• Requirement: Go over the data and copy out each line with "Western" in it.

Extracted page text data
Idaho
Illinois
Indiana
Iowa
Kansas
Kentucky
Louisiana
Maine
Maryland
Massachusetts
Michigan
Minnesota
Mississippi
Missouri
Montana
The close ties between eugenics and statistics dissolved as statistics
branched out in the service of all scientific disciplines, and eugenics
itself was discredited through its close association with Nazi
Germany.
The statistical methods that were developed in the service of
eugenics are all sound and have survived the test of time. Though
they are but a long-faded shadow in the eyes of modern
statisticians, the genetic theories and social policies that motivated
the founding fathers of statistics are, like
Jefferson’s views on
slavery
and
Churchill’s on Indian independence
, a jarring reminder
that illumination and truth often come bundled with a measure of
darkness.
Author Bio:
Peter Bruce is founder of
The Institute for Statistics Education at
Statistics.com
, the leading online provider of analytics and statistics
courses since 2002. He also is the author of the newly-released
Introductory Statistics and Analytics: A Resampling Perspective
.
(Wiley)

...

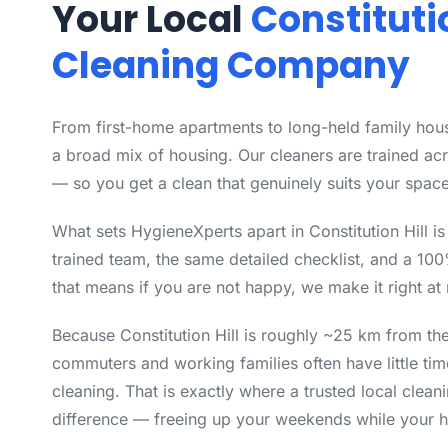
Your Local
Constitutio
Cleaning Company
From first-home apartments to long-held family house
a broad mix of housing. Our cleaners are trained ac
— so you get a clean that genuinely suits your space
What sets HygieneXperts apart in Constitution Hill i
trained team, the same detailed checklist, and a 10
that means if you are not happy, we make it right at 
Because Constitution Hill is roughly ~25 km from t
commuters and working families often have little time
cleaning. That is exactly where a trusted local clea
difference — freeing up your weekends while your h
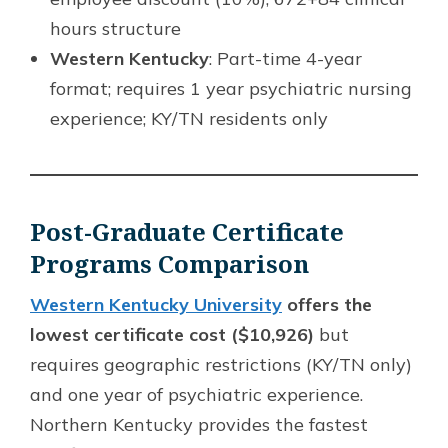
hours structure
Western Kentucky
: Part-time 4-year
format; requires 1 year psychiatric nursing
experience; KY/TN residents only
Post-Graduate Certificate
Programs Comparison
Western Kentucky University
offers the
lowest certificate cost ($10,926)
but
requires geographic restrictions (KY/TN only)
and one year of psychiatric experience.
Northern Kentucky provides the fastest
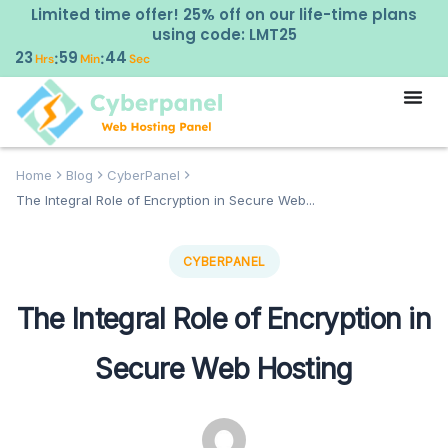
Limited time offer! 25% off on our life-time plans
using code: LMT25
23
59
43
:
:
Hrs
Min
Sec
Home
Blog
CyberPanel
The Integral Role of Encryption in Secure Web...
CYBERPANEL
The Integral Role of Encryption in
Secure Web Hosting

• Exercise result:
Western Kentucky
Western Kentucky University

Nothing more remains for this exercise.